WHAT YOU ARE ASKED TO DO. Set every entry down again precisely.

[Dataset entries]

------------

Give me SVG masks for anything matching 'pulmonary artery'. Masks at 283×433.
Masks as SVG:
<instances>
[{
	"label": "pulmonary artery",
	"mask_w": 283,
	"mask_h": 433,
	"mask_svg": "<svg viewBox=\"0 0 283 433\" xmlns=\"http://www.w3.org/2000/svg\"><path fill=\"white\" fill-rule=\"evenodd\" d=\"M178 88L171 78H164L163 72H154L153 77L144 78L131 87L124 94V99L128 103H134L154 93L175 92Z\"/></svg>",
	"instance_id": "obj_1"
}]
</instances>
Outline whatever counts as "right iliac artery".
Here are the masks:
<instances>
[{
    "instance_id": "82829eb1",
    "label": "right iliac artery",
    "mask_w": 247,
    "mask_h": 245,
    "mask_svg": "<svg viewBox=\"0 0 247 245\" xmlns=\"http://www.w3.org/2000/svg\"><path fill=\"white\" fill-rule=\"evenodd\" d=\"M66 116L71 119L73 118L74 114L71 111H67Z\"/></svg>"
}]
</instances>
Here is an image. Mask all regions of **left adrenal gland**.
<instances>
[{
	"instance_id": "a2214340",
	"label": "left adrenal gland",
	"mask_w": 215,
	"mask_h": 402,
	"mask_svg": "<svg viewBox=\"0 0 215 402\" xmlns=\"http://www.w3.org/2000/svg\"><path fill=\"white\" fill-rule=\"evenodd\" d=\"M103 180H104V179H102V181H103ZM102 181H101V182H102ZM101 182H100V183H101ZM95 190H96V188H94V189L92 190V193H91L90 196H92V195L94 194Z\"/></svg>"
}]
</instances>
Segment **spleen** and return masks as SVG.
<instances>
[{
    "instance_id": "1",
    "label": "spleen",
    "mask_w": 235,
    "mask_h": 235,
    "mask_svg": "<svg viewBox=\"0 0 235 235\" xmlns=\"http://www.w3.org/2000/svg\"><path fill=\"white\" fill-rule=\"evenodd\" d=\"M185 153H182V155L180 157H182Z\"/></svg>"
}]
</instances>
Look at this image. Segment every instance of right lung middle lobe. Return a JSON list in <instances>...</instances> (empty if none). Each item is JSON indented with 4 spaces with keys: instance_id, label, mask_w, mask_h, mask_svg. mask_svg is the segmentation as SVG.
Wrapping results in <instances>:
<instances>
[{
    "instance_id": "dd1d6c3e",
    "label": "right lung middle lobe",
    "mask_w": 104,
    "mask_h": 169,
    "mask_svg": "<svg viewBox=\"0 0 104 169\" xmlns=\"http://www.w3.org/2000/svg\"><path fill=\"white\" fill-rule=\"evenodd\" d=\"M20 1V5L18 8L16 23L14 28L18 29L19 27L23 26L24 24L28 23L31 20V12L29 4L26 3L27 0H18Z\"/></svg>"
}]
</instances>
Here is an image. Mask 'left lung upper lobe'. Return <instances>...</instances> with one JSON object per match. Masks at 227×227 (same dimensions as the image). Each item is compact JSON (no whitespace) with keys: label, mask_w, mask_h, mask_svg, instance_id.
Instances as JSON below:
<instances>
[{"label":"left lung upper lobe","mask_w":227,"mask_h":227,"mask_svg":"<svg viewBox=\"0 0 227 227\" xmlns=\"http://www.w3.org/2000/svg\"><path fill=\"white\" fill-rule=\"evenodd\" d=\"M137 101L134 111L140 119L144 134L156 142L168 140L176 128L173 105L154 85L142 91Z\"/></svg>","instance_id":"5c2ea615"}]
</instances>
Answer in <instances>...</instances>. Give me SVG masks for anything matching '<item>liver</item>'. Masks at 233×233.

------------

RESPONSE TO THE TASK.
Give me SVG masks for anything matching 'pulmonary artery'. Masks at 283×433.
Masks as SVG:
<instances>
[{
	"label": "pulmonary artery",
	"mask_w": 283,
	"mask_h": 433,
	"mask_svg": "<svg viewBox=\"0 0 283 433\" xmlns=\"http://www.w3.org/2000/svg\"><path fill=\"white\" fill-rule=\"evenodd\" d=\"M178 88L171 78H164L163 72H154L153 77L144 78L131 87L124 94V99L128 103H134L154 93L175 92Z\"/></svg>",
	"instance_id": "obj_1"
}]
</instances>
Outline whatever counts as "right iliac artery".
Here are the masks:
<instances>
[{
    "instance_id": "82829eb1",
    "label": "right iliac artery",
    "mask_w": 247,
    "mask_h": 245,
    "mask_svg": "<svg viewBox=\"0 0 247 245\" xmlns=\"http://www.w3.org/2000/svg\"><path fill=\"white\" fill-rule=\"evenodd\" d=\"M66 116L71 119L73 118L74 114L71 111H67Z\"/></svg>"
}]
</instances>
Here is an image. Mask all regions of **left adrenal gland**.
<instances>
[{
	"instance_id": "a2214340",
	"label": "left adrenal gland",
	"mask_w": 215,
	"mask_h": 402,
	"mask_svg": "<svg viewBox=\"0 0 215 402\" xmlns=\"http://www.w3.org/2000/svg\"><path fill=\"white\" fill-rule=\"evenodd\" d=\"M103 180H104V179H102V181H103ZM102 181H101V182H102ZM101 182H100V183H101ZM95 190H96V188H94V189L92 190V193H91L90 196H92V195L94 194Z\"/></svg>"
}]
</instances>
Segment **spleen** and return masks as SVG.
<instances>
[{
    "instance_id": "1",
    "label": "spleen",
    "mask_w": 235,
    "mask_h": 235,
    "mask_svg": "<svg viewBox=\"0 0 235 235\" xmlns=\"http://www.w3.org/2000/svg\"><path fill=\"white\" fill-rule=\"evenodd\" d=\"M185 153H182V155L180 157H182Z\"/></svg>"
}]
</instances>
Look at this image. Segment every instance of right lung middle lobe. Return a JSON list in <instances>...</instances> (empty if none). Each item is JSON indented with 4 spaces with keys: instance_id, label, mask_w, mask_h, mask_svg. mask_svg is the segmentation as SVG.
Wrapping results in <instances>:
<instances>
[{
    "instance_id": "dd1d6c3e",
    "label": "right lung middle lobe",
    "mask_w": 104,
    "mask_h": 169,
    "mask_svg": "<svg viewBox=\"0 0 104 169\" xmlns=\"http://www.w3.org/2000/svg\"><path fill=\"white\" fill-rule=\"evenodd\" d=\"M20 1V5L18 8L16 23L14 28L18 29L19 27L23 26L24 24L28 23L31 20V12L29 4L26 3L27 0H18Z\"/></svg>"
}]
</instances>
Here is an image. Mask 'left lung upper lobe'. Return <instances>...</instances> with one JSON object per match. Masks at 227×227 (same dimensions as the image). Each item is compact JSON (no whitespace) with keys: label, mask_w, mask_h, mask_svg, instance_id.
Instances as JSON below:
<instances>
[{"label":"left lung upper lobe","mask_w":227,"mask_h":227,"mask_svg":"<svg viewBox=\"0 0 227 227\" xmlns=\"http://www.w3.org/2000/svg\"><path fill=\"white\" fill-rule=\"evenodd\" d=\"M137 101L134 111L140 119L144 134L156 142L168 140L176 128L173 105L154 85L142 91Z\"/></svg>","instance_id":"5c2ea615"}]
</instances>
Answer in <instances>...</instances>. Give me SVG masks for anything matching '<item>liver</item>'. Masks at 233×233.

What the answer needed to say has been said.